SMAD4 has three recurrent variants D351N, R361S, and G419 W. SMAD4 is one of the most mutated genes in colorectal cancer. Considering its high occurrence in colorectal cancer, these variants may reduce activity of SMAD4 and contribute to the development of colorectal cancer. Along with SMAD4, APC is another important gene in colorectal cancer. APC T1160K appeared in colorectal cancer for 2 out of 6 samples it was found. At this point, none of these variants have confirmed pathogenicity.

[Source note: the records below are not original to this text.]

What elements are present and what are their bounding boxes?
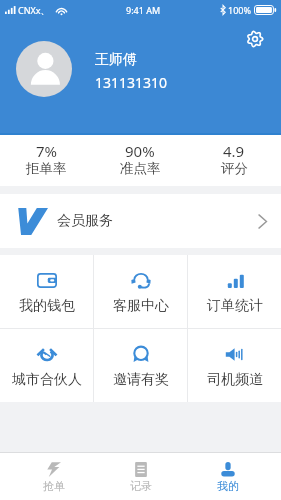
button[interactable]: 订单统计 <box>188 255 281 328</box>
button[interactable]: 记录 <box>97 453 184 500</box>
staticText: 邀请有奖 <box>113 371 169 389</box>
staticText: 100% <box>228 4 251 16</box>
button[interactable]: 我的钱包 <box>0 255 93 328</box>
button[interactable]: 城市合伙人 <box>0 329 93 402</box>
staticText: 7% <box>36 141 58 161</box>
button[interactable]: 我的 <box>184 453 271 500</box>
staticText: 准点率 <box>120 160 161 177</box>
staticText: 90% <box>125 141 155 161</box>
staticText: 4.9 <box>223 141 245 161</box>
staticText: 我的 <box>217 479 239 493</box>
button[interactable]: 客服中心 <box>94 255 187 328</box>
staticText: 记录 <box>130 479 152 493</box>
staticText: 城市合伙人 <box>12 371 82 389</box>
staticText: 王师傅 <box>95 51 137 69</box>
staticText: 订单统计 <box>207 297 263 315</box>
staticText: 客服中心 <box>113 297 169 315</box>
button[interactable]: 邀请有奖 <box>94 329 187 402</box>
button[interactable]: Settings <box>244 28 266 50</box>
staticText: 会员服务 <box>57 212 113 230</box>
staticText: 9:41 AM <box>126 4 161 16</box>
staticText: 拒单率 <box>26 160 67 177</box>
button[interactable]: 90% <box>93 135 187 186</box>
staticText: 评分 <box>221 160 248 177</box>
staticText: 我的钱包 <box>19 297 75 315</box>
button[interactable]: 4.9 <box>187 135 281 186</box>
staticText: 司机频道 <box>207 371 263 389</box>
staticText: 抢单 <box>43 479 65 493</box>
button[interactable]: 7% <box>0 135 93 186</box>
staticText: 131131310 <box>95 73 168 92</box>
button[interactable]: 会员服务 <box>0 194 281 248</box>
staticText: CNXx、 <box>18 4 50 16</box>
button[interactable]: 抢单 <box>10 453 97 500</box>
button[interactable]: 司机频道 <box>188 329 281 402</box>
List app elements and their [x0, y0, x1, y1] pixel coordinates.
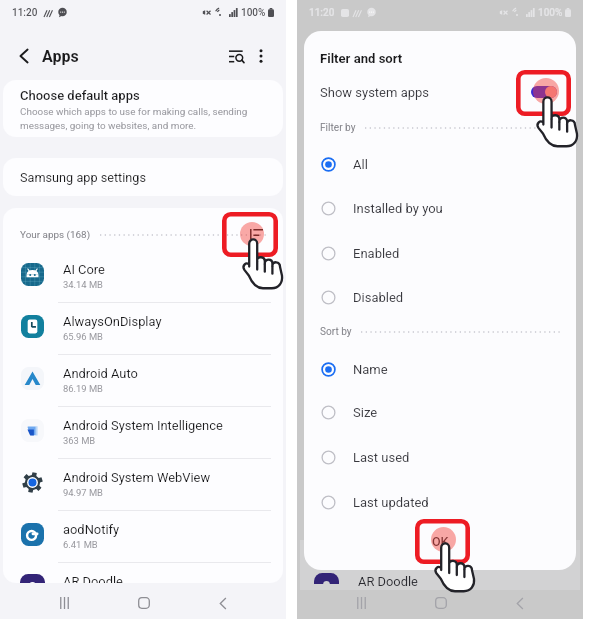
button[interactable]: OK: [420, 526, 460, 556]
button[interactable]: AlwaysOnDisplay: [3, 302, 283, 354]
button[interactable]: Name: [304, 347, 576, 391]
button[interactable]: Samsung app settings: [3, 158, 283, 196]
button[interactable]: AI Core: [3, 250, 283, 302]
staticText: AR Doodle: [63, 574, 123, 583]
button[interactable]: All: [304, 142, 576, 186]
button[interactable]: Show system apps: [304, 78, 576, 106]
staticText: OK: [432, 534, 449, 549]
button[interactable]: Recents: [24, 585, 104, 619]
staticText: Android Auto: [63, 366, 138, 381]
button[interactable]: aodNotify: [3, 510, 283, 562]
staticText: 6.41 MB: [63, 539, 98, 550]
button[interactable]: Back: [480, 585, 559, 619]
staticText: 94.97 MB: [63, 487, 103, 498]
staticText: 363 MB: [63, 435, 96, 446]
button[interactable]: Back: [183, 585, 262, 619]
staticText: Enabled: [353, 246, 400, 261]
staticText: Your apps (168): [20, 229, 91, 241]
staticText: Android System Intelligence: [63, 418, 223, 433]
staticText: Size: [353, 405, 378, 420]
staticText: Last used: [353, 450, 410, 465]
button[interactable]: Choose default apps: [3, 80, 283, 137]
button[interactable]: Android System WebView: [3, 458, 283, 510]
staticText: Samsung app settings: [20, 170, 147, 185]
button[interactable]: Android System Intelligence: [3, 406, 283, 458]
button[interactable]: Android Auto: [3, 354, 283, 406]
button[interactable]: Disabled: [304, 275, 576, 319]
staticText: 11:20: [309, 7, 335, 19]
staticText: Show system apps: [320, 85, 430, 100]
button[interactable]: Home: [104, 585, 183, 619]
staticText: AI Core: [63, 262, 105, 277]
staticText: Disabled: [353, 290, 404, 305]
staticText: Installed by you: [353, 201, 443, 216]
staticText: 11:20: [12, 7, 38, 19]
staticText: Filter by: [320, 122, 356, 134]
button[interactable]: Back: [10, 42, 38, 70]
staticText: aodNotify: [63, 522, 120, 537]
staticText: 100%: [241, 7, 266, 19]
staticText: 100%: [538, 7, 563, 19]
button[interactable]: AR Doodle: [3, 562, 283, 583]
button[interactable]: Recents: [321, 585, 401, 619]
button[interactable]: Sort and filter: [244, 222, 268, 246]
button[interactable]: Home: [401, 585, 480, 619]
staticText: Android System WebView: [63, 470, 211, 485]
staticText: 86.19 MB: [63, 383, 103, 394]
staticText: All: [353, 157, 368, 172]
staticText: AR Doodle: [358, 574, 418, 589]
button[interactable]: More options: [247, 42, 275, 70]
button[interactable]: Search: [222, 42, 250, 70]
staticText: 65.96 MB: [63, 331, 103, 342]
staticText: Apps: [42, 47, 79, 66]
button[interactable]: Last used: [304, 435, 576, 479]
staticText: Choose default apps: [20, 88, 140, 103]
button[interactable]: Last updated: [304, 480, 576, 524]
staticText: Name: [353, 362, 388, 377]
staticText: Filter and sort: [320, 51, 403, 66]
button[interactable]: Installed by you: [304, 186, 576, 230]
button[interactable]: Enabled: [304, 231, 576, 275]
staticText: Choose which apps to use for making call…: [20, 106, 252, 132]
staticText: Sort by: [320, 326, 352, 338]
staticText: Last updated: [353, 495, 429, 510]
button[interactable]: Size: [304, 390, 576, 434]
staticText: 34.14 MB: [63, 279, 103, 290]
staticText: AlwaysOnDisplay: [63, 314, 162, 329]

Many variants in IKZF1 are observed in melanoma. Three of the 7 samples D22N was found and all 6 samples where E304K was detected originated from melanoma samples. The relationship between IKZF1 and melanoma is not yet well established. However, it was recently reported that IKZF1 expressing cells respond better to PD-1/CTLA-4 [53]. These variants in IKZF1 along with PDCD1 (PD-L1) T36 fs and PDCD1LG2 (PD-L2) P81S should be investigated for response to PD-1/CTLA-4 inhibitors.

There are various kinases – IFI1R, PIK3C2B, ROS1, and RAF1 – in the set of highly recurrent variants. Although BRAF has gained more attention in melanoma, RAF1 plays an important role in MAPK signaling. The RAF1 S259 residue is critical to bind the inhibitory 14–3-3 protein [54]. Since 3 of the 6 samples that possessed RAF1 S259F were melanoma, this variant may contribute to melanoma development.

Conclusions

While our variant analysis of the GENIE dataset focusing on VUS’s is only beginning to scratch the surface, it does provide a more comprehensive assessment of the landscape of cancer variants. Many of these VUS’s require additional study to disentangle their roles in cancer formation and progression. Yet, using the frequencies with which they occur and how they are distributed among cancer types, this analysis can already aid clinicians working to develop a course of treatment. Currently, there are significant disparities in the reporting of variants. For instance, there are thousands of papers concerning BRAF V600E and EGFR L858R, but many of the most frequent variants registered in COSMIC are not published in a journal article. COSMIC contains 2 million unique coding variants, and it is not practical to publish articles on all equally. However, the recurrent variants revealed in this study are good candidates for further research. There exist several reasons, both technical and biological, for the differences between our findings in GENIE and that of COSMIC. The technical reasons include differences in platforms, reagents, and data processing pipelines. The biological differences may be partly attributable to ethnic and regional sampling differences. For instance, chemical and microbial exposure can vary greatly region to region. Well-coordinated strategies to cover these variants must be developed to mitigate such differences, to efficiently deploy scientific resources, and to overcome the lack of coverage in the published literature. Only with these persistent efforts will the clinical utility of precision medicine be fully demonstrated.

Additional files

Additional file 1: (34.1KB, xlsx)

Table S1. List of Genes in GENIE. -The file contains genes in GENIE with transcripts used both in GENIE and COSMIC. Each tumor suppressor gene is marked with evidences in Pubmed ID. This information was used to identify inactivating variants in tumor suppressor genes. (XLSX 34 kb)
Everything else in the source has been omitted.